Another person blogging about ML… Ho hum.
Yes, you’re right. And no. Hopefully not.
My name is W. Max Lees. As a Senior Software Engineer, my job is to build robust, predictable systems. But when it came to my passion, Reinforcement Learning (RL), my process was anything but: all guesswork and late-night hyperparameter fiddling. This blog is my public commitment to change that, applying a principled, engineering-first approach to the messy art of RL.
My goal with this blog is to go from an amateur RL enthusiast to top-tier RL researcher and to document my process along the way. So why will this be different? I’m not going to present easy, step-by-step guides to simple benchmarks. You won’t see me explain how to create a CNN for NIST or ImageNet classification here. And I’m not going to pretend like I know all the answers.
I’m going to show as honest a look into my process of RL practice and research as I possibly can. The triumphs. The failures. The learnings. When I do something incredibly stupid, you’ll see it. When I figure out something interesting or powerful, you’ll see all the work I did to get there.
Hopefully what that also means is that we’ll all learn together how to be better. We’ll become principled agents of RL research.
I look forward to you joining me in this process!
My Principles
To keep this journey honest and productive, I’m holding myself to a few key principles:
- Community First: I will encourage feedback and discussion wherever possible. We are all smarter together.

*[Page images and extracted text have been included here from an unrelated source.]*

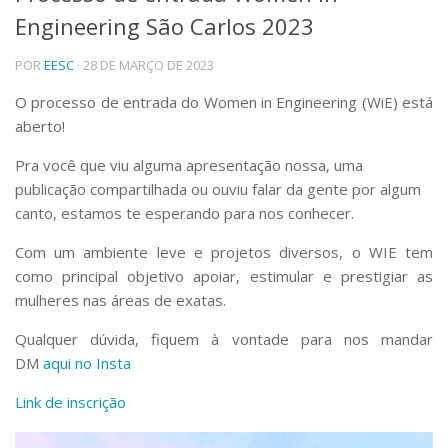
Engineering São Carlos 2023
Telefones e Mapas
Pessoas
POR
EESC
· 28 DE MARÇO DE 2023
Ensino
Graduação
O processo de entrada do Women in Engineering (WiE) está
Pós-Graduação
aberto!
Educação a distância
Cursos de Extensão
Pra você que viu alguma apresentação nossa, uma
publicação compartilhada ou ouviu falar da gente por algum
Pesquisa e Inovação
canto, estamos te esperando para nos conhecer.
Linhas de Pesquisa
Centros, Núcleos e Projetos em Rede
Com um ambiente leve e projetos diversos, o WIE tem
Pós-doutorado
como principal objetivo apoiar, estimular e prestigiar as
Iniciação Científica
mulheres nas áreas de exatas.
Transferência de Tecnologia
Empresas Juniores
Qualquer dúvida, fiquem à vontade para nos mandar
Extensão à Comunidade
DM
aqui no Insta
Projetos, Programas e Cursos
Link de inscrição
Artes, Cultura e Esportes
Museus e Espaços Interativos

- Data Over Intuition: I will not make any changes to my models or agents until I have data to back up why I want to make that change.
- Radical Transparency: I will document and share everything. The good, the bad, and the ugly.
- AI as a Tool, Not a Crutch: I’ll use AI as a collaborator for brainstorming and polishing, but never for generating the core code or primary insights. The goal is to document my learning process.